A medida é uma verdadeira conquista, considerando que a
renda gasta com transporte público diário pode superar 20% do salário mínimo.
Segundo dados da Mobilize Brasil, um trabalhador que recebe R$ 1.518 compromete
21,73% de sua renda com transporte caso more em Brasília. Se for morador de
Curitiba, o gasto sobe para 23,71%. Em Florianópolis, o mesmo trabalhador gasta
27% de sua renda para se locomover na cidade.
O cenário é ainda pior em comparação com as
cidades mais caras do mundo. Considerando a renda média da população, o
brasileiro gasta muito mais com transporte público do que moradores de Nova
York, Paris e Londres.
Porém, a tarifa zero não beneficia apenas usuários de
transporte público. Um estudo da FGV comparou 57 cidades com tarifa zero com
2.731 que ainda cobram passagem e apontou que a gratuidade dos ônibus resultou
em aumento de 3,2% de empregos, aumento de 7,5% no número de empresas e redução
de 4,2% de emissão de gases poluentes.
A cidade de São Caetano do Sul, em São Paulo, por exemplo,
experimentou uma redução do trânsito com a retirada de 1.500 carros das ruas
por hora.
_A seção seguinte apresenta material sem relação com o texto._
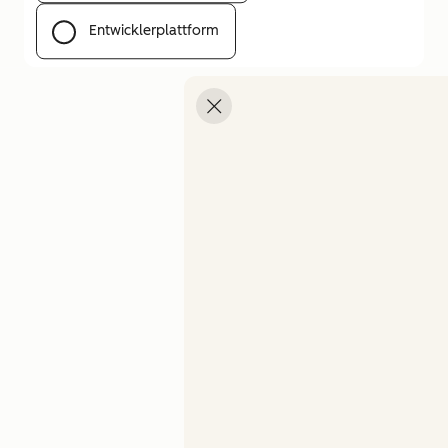
Entwicklerplattform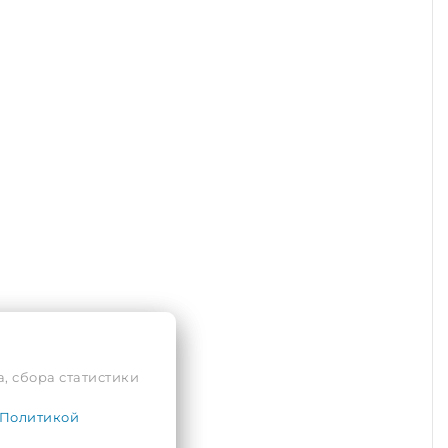
, сбора статистики
Политикой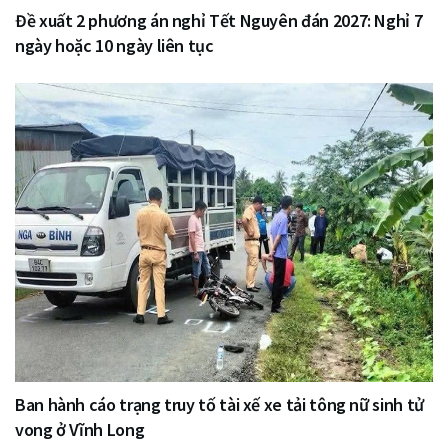
Đề xuất 2 phương án nghỉ Tết Nguyên đán 2027: Nghỉ 7
ngày hoặc 10 ngày liên tục
Ban hành cáo trạng truy tố tài xế xe tải tông nữ sinh tử
vong ở Vĩnh Long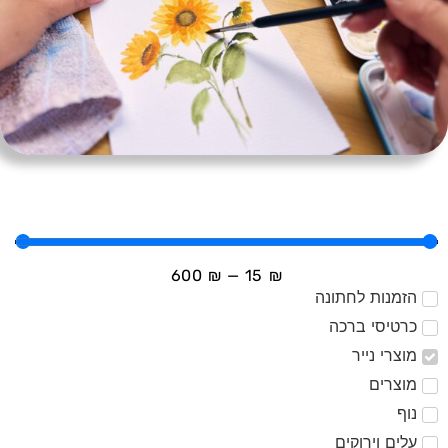
600
₪
—
15
₪
הזמנות לחתונה
כרטיסי ברכה
מוצרי נייר
מוצרים
נוף
עלים וירוקים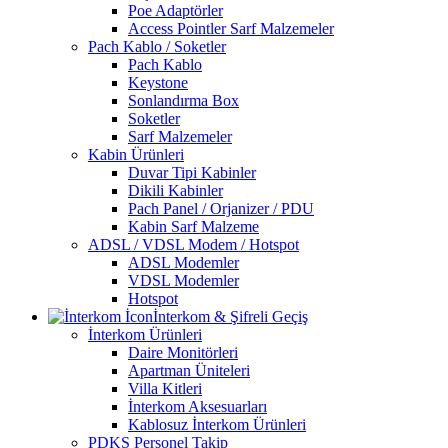
Poe Adaptörler
Access Pointler Sarf Malzemeler
Pach Kablo / Soketler
Pach Kablo
Keystone
Sonlandırma Box
Soketler
Sarf Malzemeler
Kabin Ürünleri
Duvar Tipi Kabinler
Dikili Kabinler
Pach Panel / Orjanizer / PDU
Kabin Sarf Malzeme
ADSL / VDSL Modem / Hotspot
ADSL Modemler
VDSL Modemler
Hotspot
İnterkom & Şifreli Geçiş
İnterkom Ürünleri
Daire Monitörleri
Apartman Üniteleri
Villa Kitleri
İnterkom Aksesuarları
Kablosuz İnterkom Ürünleri
PDKS Personel Takip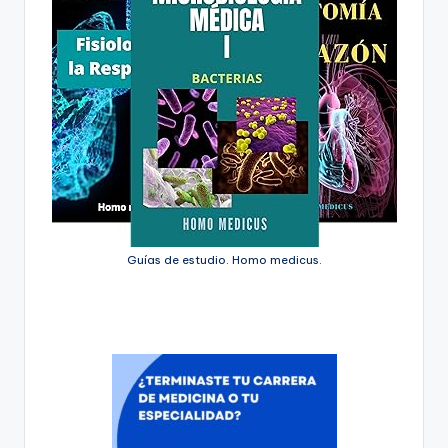
Guías de estudio. Homo medicus.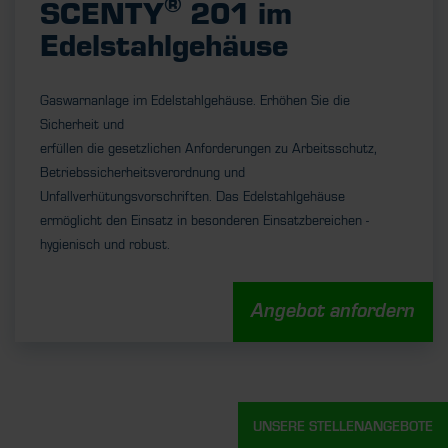
®
SCENTY
201 im
Edelstahlgehäuse
Gaswarnanlage im Edelstahlgehäuse. Erhöhen Sie die
Sicherheit und
erfüllen die gesetzlichen Anforderungen zu Arbeitsschutz,
Betriebssicherheitsverordnung und
Unfallverhütungsvorschriften. Das Edelstahlgehäuse
ermöglicht den Einsatz in besonderen Einsatzbereichen -
hygienisch und robust.
Angebot anfordern
UNSERE STELLENANGEBOTE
Em Caucaia, no Ceará, a frequência nos transportes aumentou em quatro
vezes e a Câmara dos Dirigentes Lojistas local registrou aumento de 30% nas
vendas do comércio.
Ou seja, a adoção da tarifa zero alivia o bolso dos
trabalhadores, melhora a economia local, diminui o trânsito e a poluição, e
ainda possibilita que todas as pessoas possam acessar livremente serviços
diversos como saúde, educação, cultura e lazer. Então por que ainda não foi
adotada no país inteiro?
Para o deputado federal Jilmar Tatto (PT), a tarifa zero já
"saiu do plano de um sonho impossível e passou a ser um plano
concreto". Possíveis fontes de financiamento vêm sendo consideradas pelo
governo federal. No entanto, a proposta mais avançada, produzida pela sociedade
civil, foi publicada há dois anos com o título "Vale-Transporte. Cálculo
de contribuição para disponibilização do transporte público coletivo".
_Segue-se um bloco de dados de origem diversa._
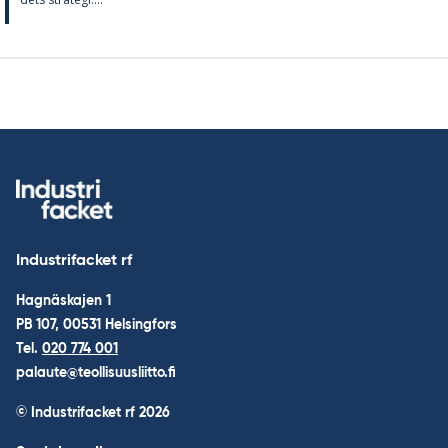
Industrifacket rf
Hagnäskajen 1
PB 107, 00531 Helsingfors
Tel.
020 774 001
palaute@teollisuusliitto.fi
© Industrifacket rf
2026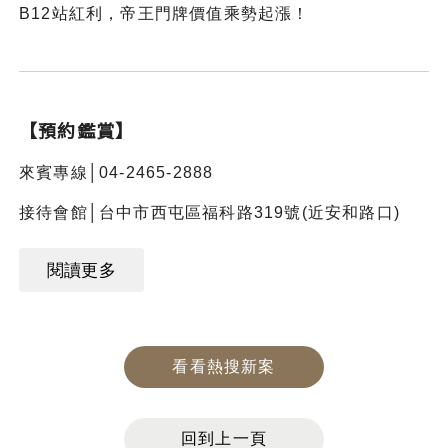
B12站紅利，帝王門牌價值乘勢起漲！
【預約鑑賞】
來賓專線│04-2465-2888
接待會館│台中市西屯區福科路319號(近安和路口)
閱讀更多
看看熱搜新案
回到上一頁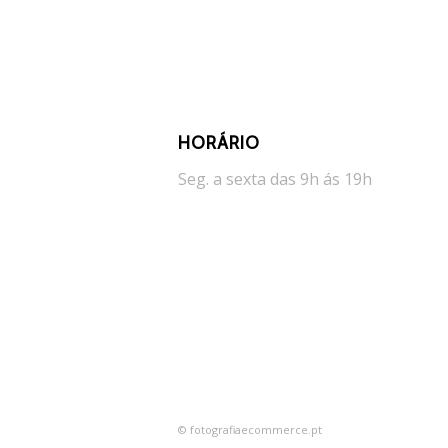
HORÁRIO
Seg. a sexta das 9h ás 19h
© fotografiaecommerce.pt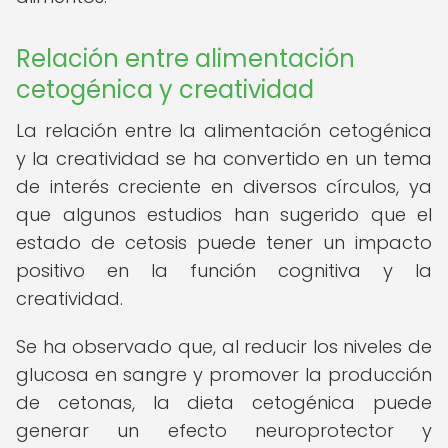
Relación entre alimentación
cetogénica y creatividad
La relación entre la alimentación cetogénica
y la creatividad se ha convertido en un tema
de interés creciente en diversos círculos, ya
que algunos estudios han sugerido que el
estado de cetosis puede tener un impacto
positivo en la función cognitiva y la
creatividad.
Se ha observado que, al reducir los niveles de
glucosa en sangre y promover la producción
de cetonas, la dieta cetogénica puede
generar un efecto neuroprotector y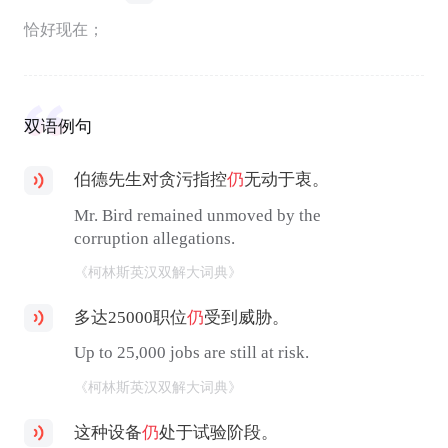
恰好现在；
双语例句
伯德先生对贪污指控
仍
无动于衷。
Mr. Bird remained unmoved by the
corruption allegations.
《柯林斯英汉双解大词典》
多达25000职位
仍
受到威胁。
Up to 25,000 jobs are still at risk.
《柯林斯英汉双解大词典》
这种设备
仍
处于试验阶段。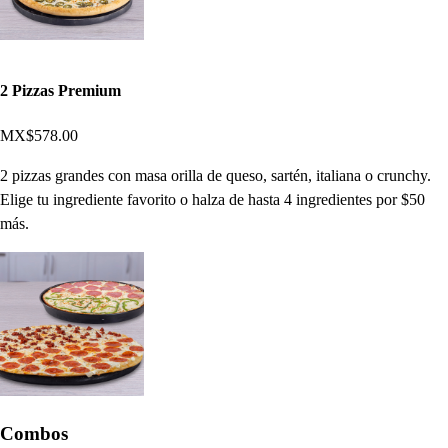
2 Pizzas Premium
MX$578.00
2 pizzas grandes con masa orilla de queso, sartén, italiana o crunchy.
Elige tu ingrediente favorito o halza de hasta 4 ingredientes por $50
más.
Combos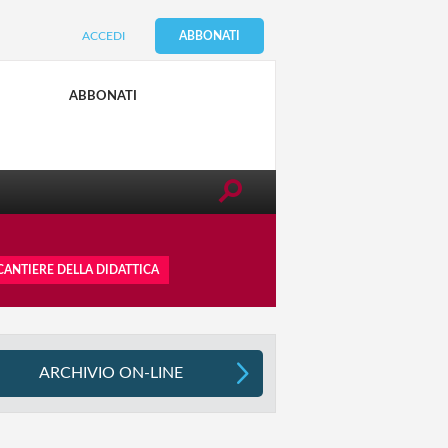
ACCEDI
ABBONATI
SUGGERIMENTI PER TE E I TUOI
FIGLI
ABBONATI
0-6 ANNI
 CANTIERE DELLA DIDATTICA
ARCHIVIO ON-LINE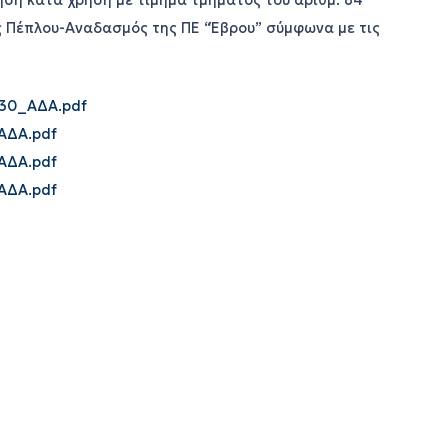
ση κατά χρήση με τίμημα τμήματος του αριθμ. 84
ος Πέπλου-Αναδασμός της ΠΕ “Έβρου” σύμφωνα με τις
30_ΑΔΑ.pdf
ΑΔΑ.pdf
ΑΔΑ.pdf
ΑΔΑ.pdf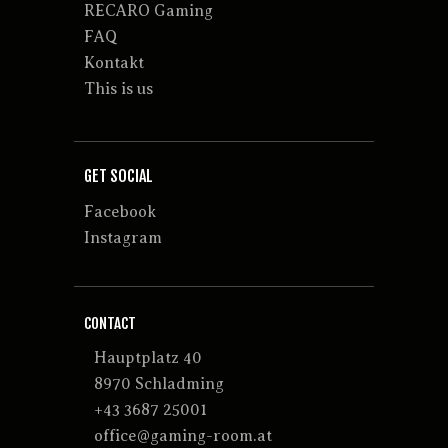
RECARO Gaming
FAQ
Kontakt
This is us
GET SOCIAL
Facebook
Instagram
CONTACT
Hauptplatz 40
8970 Schladming
+43 3687 25001
office@gaming-room.at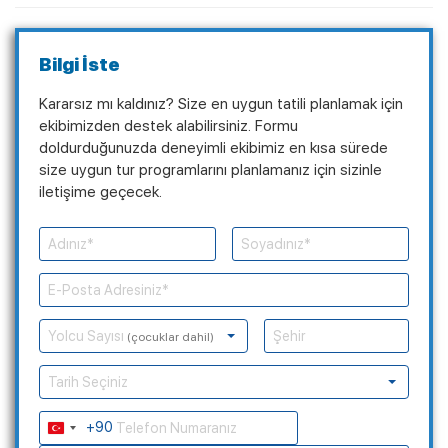
Bilgi İste
Kararsız mı kaldınız? Size en uygun tatili planlamak için
ekibimizden destek alabilirsiniz. Formu
doldurduğunuzda deneyimli ekibimiz en kısa sürede
size uygun tur programlarını planlamanız için sizinle
iletişime geçecek.
Yolcu Sayısı
(çocuklar dahil)
Tarih Seçiniz
+90
Turkey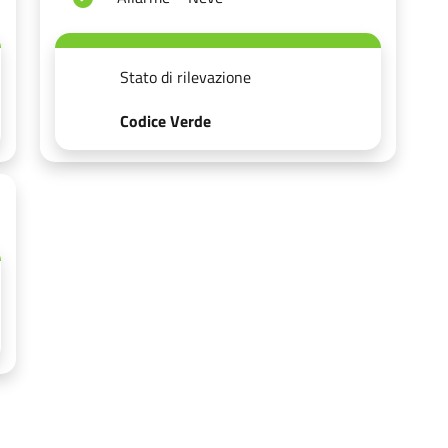
Stato di rilevazione
Codice Verde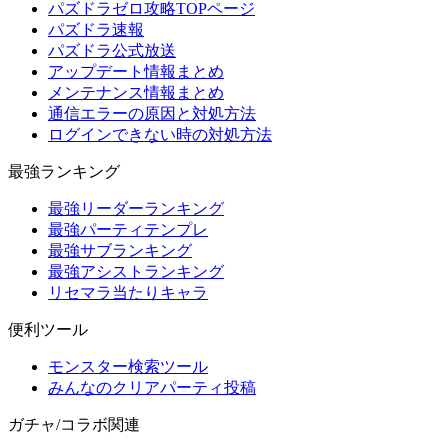
パズドラゼロ攻略TOPページ
パズドラ速報
パズドラ公式放送
アップデート情報まとめ
メンテナンス情報まとめ
通信エラーの原因と対処方法
ログインできない時の対処方法
最強ランキング
最強リーダーランキング
最強パーティテンプレ
最強サブランキング
最強アシストランキング
リセマラ当たりキャラ
便利ツール
モンスター検索ツール
みんなのクリアパーティ投稿
ガチャ/コラボ関連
A ideia é que estabelecimentos públicos e privados, com dez
funcionários ou mais, possam custear totalmente a tarifa zero em todo o Brasil
com uma contribuição de R$ 213,58 por empregado por mês. Hoje, várias empresas
gastam valores maiores com o benefício do vale-transporte, daí o título do
estudo.
A proposta já se tornou um projeto de lei que tramita na
Câmara dos Vereadores de Belo Horizonte. O texto conta com apoio de 21
vereadores e precisa de 28 votos para ser aprovado. Agora, a vereadora Luiza
Dulci (PT) aposta que articulações entre a prefeitura e o governo federal
possam fazer com que isso se torne realidade.
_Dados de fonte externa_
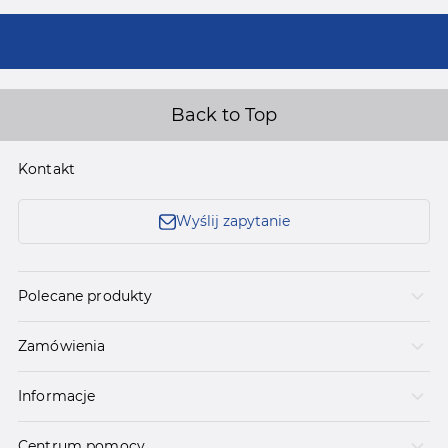
Back to Top
Kontakt
Wyślij zapytanie
Polecane produkty
Zamówienia
Informacje
Centrum pomocy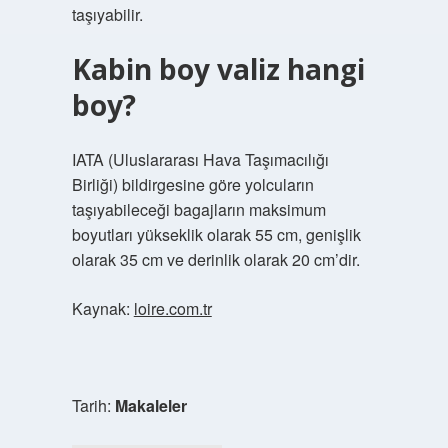
taşıyabilir.
Kabin boy valiz hangi
boy?
IATA (Uluslararası Hava Taşımacılığı
Birliği) bildirgesine göre yolcuların
taşıyabileceği bagajların maksimum
boyutları yükseklik olarak 55 cm, genişlik
olarak 35 cm ve derinlik olarak 20 cm’dir.
Kaynak:
loire.com.tr
Tarih:
Makaleler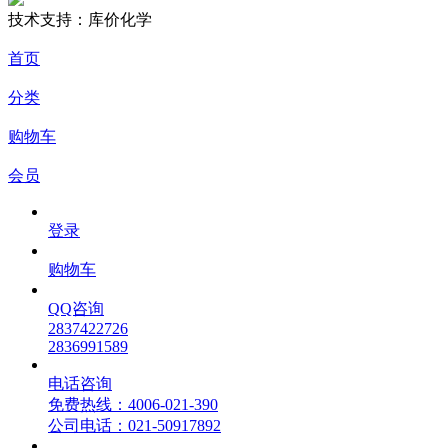
技术支持：库价化学
首页
分类
购物车
会员
登录
购物车
QQ咨询
2837422726
2836991589
电话咨询
免费热线：4006-021-390
公司电话：021-50917892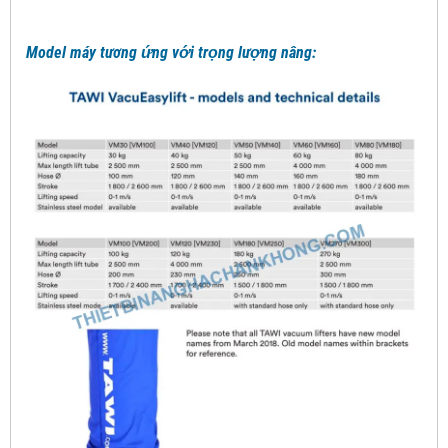
Model máy tương ứng với trọng lượng nâng: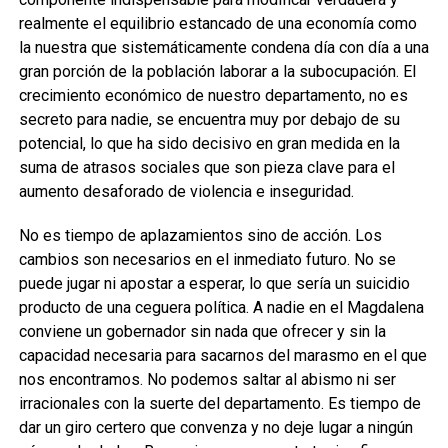
realmente el equilibrio estancado de una economía como
la nuestra que sistemáticamente condena día con día a una
gran porción de la población laborar a la subocupación. El
crecimiento económico de nuestro departamento, no es
secreto para nadie, se encuentra muy por debajo de su
potencial, lo que ha sido decisivo en gran medida en la
suma de atrasos sociales que son pieza clave para el
aumento desaforado de violencia e inseguridad.
No es tiempo de aplazamientos sino de acción. Los
cambios son necesarios en el inmediato futuro. No se
puede jugar ni apostar a esperar, lo que sería un suicidio
producto de una ceguera política. A nadie en el Magdalena
conviene un gobernador sin nada que ofrecer y sin la
capacidad necesaria para sacarnos del marasmo en el que
nos encontramos. No podemos saltar al abismo ni ser
irracionales con la suerte del departamento. Es tiempo de
dar un giro certero que convenza y no deje lugar a ningún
A aprovação de uma nova lei em Belo Horizonte pode ser mais
um passo na direção de uma política em âmbito nacional. Se Lula se
tornar o presidente
da tarifa zero, o PT terá um trunfo imbatível para as eleições de 2026, o
Brasil se tornará vanguarda mundial no direito à mobilidade urbana, e as vozes
de Junho de 2013 terão sido, finalmente, ouvidas.